Lingerie Football League is a demeaning, pathetic spectacle
There’s a reason B. C. Lions quarterback Travis Lulay or receiver Geroy Simon don’t play football clad only in jock straps, shoulder pads and helmets without faceguards.
Football is a full- contact sport, rife with injuries from broken bones to concussions to scrapes from sliding on artificial turf.
It’s why, over the years, the equipment has evolved from leather helmets and knickers to helmets and body armour.
From peewees to professionals, players don’t want to get hurt and nor does anyone who cares about them or the game itself.

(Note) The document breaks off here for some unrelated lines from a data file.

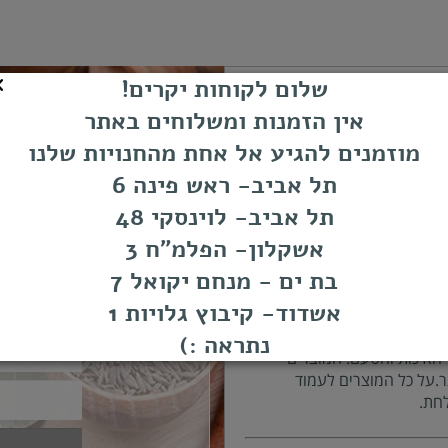
שלום לקוחות יקרים!
אין הזמנות ומשלוחים באתר
תיים. החברה שלנו מתמחה
מוזמנים להגיע אל אחת מהחנויות שלנו
סיטונאים כאחד. תוכלו למצוא
תל אביב- ראש פינה 6
ה ועשירה.דרכנו תוכלו להגשים
ד חומרי גלם ייחודיים ממטבחים
תל אביב- לוינסקי 48
פ
אשקלון- הפלמ"ח 3
3-6884219
בת ים - מנחם יקואל 7
אשדוד- קיבוץ גלויות 1
סעדות ושפים מקצועיים. כל
נתראה :)
האיכות והטעם. המוצרים
ר.על כל המוצרים לעמוד
לחת.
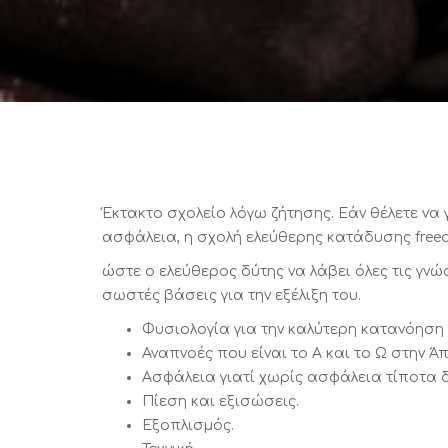
Έκτακτο σχολείο λόγω ζήτησης. Εάν θέλετε να 
ασφάλεια, η σχολή ελεύθερης κατάδυσης freed
ώστε ο ελεύθερος δύτης να λάβει όλες τις γνώσ
σωστές βάσεις για την εξέλιξη του.
Φυσιολογία για την καλύτερη κατανόηση 
Αναπνοές που είναι το Α και το Ω στην Άπ
Ασφάλεια γιατί χωρίς ασφάλεια τίποτα δ
Πίεση και εξισώσεις.
Εξοπλισμός.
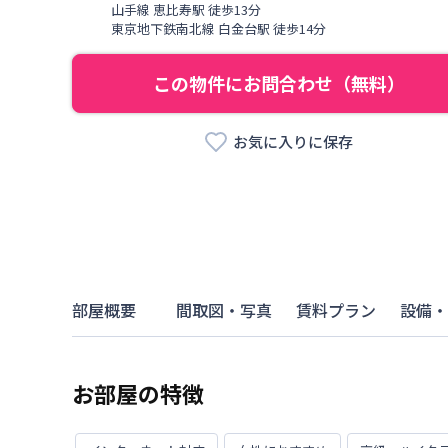
山手線
恵比寿駅
徒歩
13
分
東京地下鉄南北線
白金台駅
徒歩
14
分
この物件にお問合わせ（無料）
お気に入りに保存
部屋概要
間取図・写真
賃料プラン
設備・
お部屋の特徴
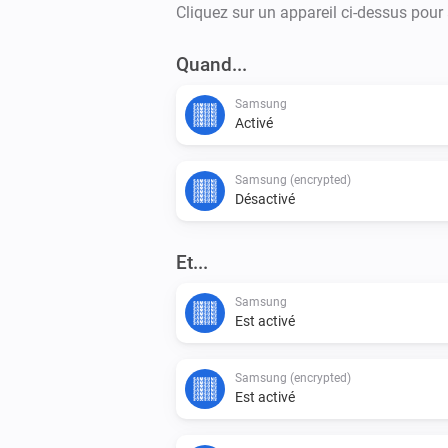
Cliquez sur un appareil ci-dessus pour
Quand...
Samsung
Activé
Samsung (encrypted)
Désactivé
Et...
Samsung
Est activé
Samsung (encrypted)
Est activé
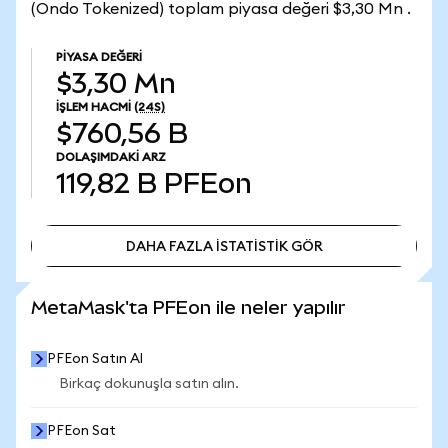
(Ondo Tokenized) toplam piyasa değeri $3,30 Mn .
PIYASA DEĞERI
$3,30 Mn
İŞLEM HACMI
(24S)
$760,56 B
DOLAŞIMDAKI ARZ
119,82 B
PFEon
DAHA FAZLA İSTATİSTİK GÖR
DAHA FAZLA İSTATİSTİK GÖR
MetaMask'ta PFEon ile neler yapılır
PFEon Satın Al
Birkaç dokunuşla satın alın.
PFEon Sat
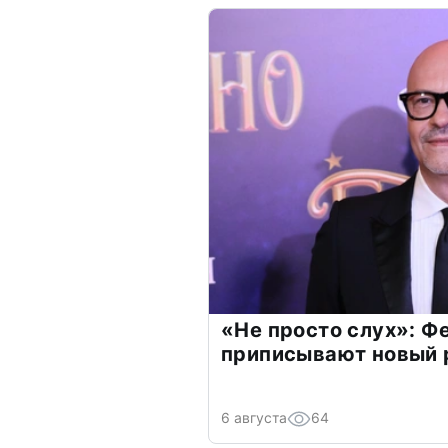
«Не просто слух»: Ф
приписывают новый 
6 августа
64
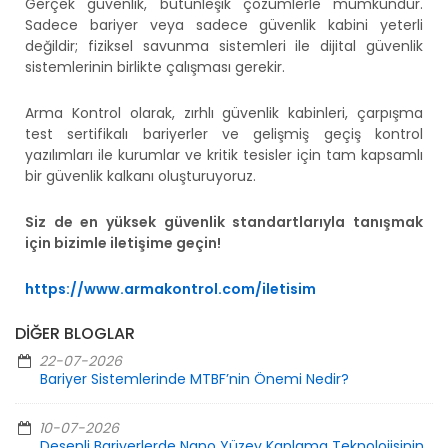
Gerçek güvenlik, bütünleşik çözümlerle mümkündür.
Sadece bariyer veya sadece güvenlik kabini yeterli
değildir; fiziksel savunma sistemleri ile dijital güvenlik
sistemlerinin birlikte çalışması gerekir.
Arma Kontrol olarak, zırhlı güvenlik kabinleri, çarpışma
test sertifikalı bariyerler ve gelişmiş geçiş kontrol
yazılımları ile kurumlar ve kritik tesisler için tam kapsamlı
bir güvenlik kalkanı oluşturuyoruz.
Siz de en yüksek güvenlik standartlarıyla tanışmak
için bizimle iletişime geçin!
https://www.armakontrol.com/iletisim
DIĞER BLOGLAR
22-07-2026
Bariyer Sistemlerinde MTBF’nin Önemi Nedir?
10-07-2026
Desenli Bariyerlerde Nano Yüzey Kaplama Teknolojisinin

Except if they’re women in the Lingerie Football League, which makes its B. C. debut this summer with the B. C. Angels playing in the Abbotsford Entertainment & Sports Centre.
Football helmets are forbidden. They protect players, but hide their faces. The women wear hockey helmets with clear plastic shielding their eyes.
Their uniforms are skimpy bikinis, garters and shoulder pads so unsuited for a contact sport that the standard contract includes a clause acknowledging that “accidental nudity” on the field is part of what the players sign on for.
Google the league and you’ll find that accidental nudity is the most- reported feature of the league among the teams whose names — Vegas Sin, Dallas Desire and LA Temptation — sound like soft- core porn titles.
In mainstream media — this newspaper included — the most frequent references to the LFL poke fun at it with such knee-slappers as T. C. Chong writing that his season tickets are in “Section DD” and R. J. Currie calling it “football 36D.”
In the very few stories about the games, writers note the play is rough — “no pillow fight” says Businessweek in 2009 — and the players are talented athletes.
Those stories also usually note that the players would prefer not to be so exposed, but they love the game and would do almost anything to play.
And that’s what they’re doing: Wearing virtually nothing and playing for virtually nothing.
LFL’S founder Mitchell Mortaza brags about its popularity. Profits reportedly increased 260 per cent from 2009 to 2010. But no one has yet reported a 260- per- cent increase from what — $ 1? $ 1,000?
Recently, Mortaza mused about hiring Paris Jackson as a spokesperson. No, not the one who plays for the B. C. Lions; the 13- year- old daughter of deceased pop star Michael Jackson.
If Mortaza is raking it in and has the cash to hire celebrity spokesmodels, he’s not sharing with the players, who reportedly earn $ 1,000 or less per season.
Players don’t have health coverage and Mortaza has threatened some women with lawsuits if they complained about it.
It’s pathetic, really. As Janet Austin, CEO of the Vancouver YWCA says, it’s such an extreme manifestation of sexualization of women and so at odds with Canadian societal values that it seems impossible to believe that the lingerie league could last.
I’d like to believe it’s an aberration. But I fear it’s a symptom of a long- standing trend to demean and devalue female athletes.
The prevailing wisdom is that women’s sports can only be marketed and are only profitable if female athletes are sexualized, infantilized or disempowered.
Yet last month, 25,427 fans crowded into BC Place for the final game of CONCACAF — the Olympic qualifying event for women’s soccer — that pitted Canada against the U. S.
For more than 100 years, female athletes have fought for accommodation and acceptance. In the early 1900s, some argued against the YWCA offering physical activities. They said exercise could damage women’s reproductive organs. Discomfort with strong, athletic women lingers.
It’s not that long ago that the International Olympic Committee required all female competitors to submit to gender testing.
Female boxers make their debut at the 2012 Summer Games and the International Boxing Association wanted them to wear skirts.
Yet while female athletes have on occasion gone to court to force their way in, beach volleyball vaulted into the Olympics.
It’s due in no small measure to the marketability of tanned, bikini- babe competitors.
“My profound wish is that we could focus on women’s athleticism, their skill and the time they have taken to reach that level and not their physical attractiveness,” Austin said in an interview.
And along with respect, maybe female athletes would be allowed to play in the protective gear they deserve.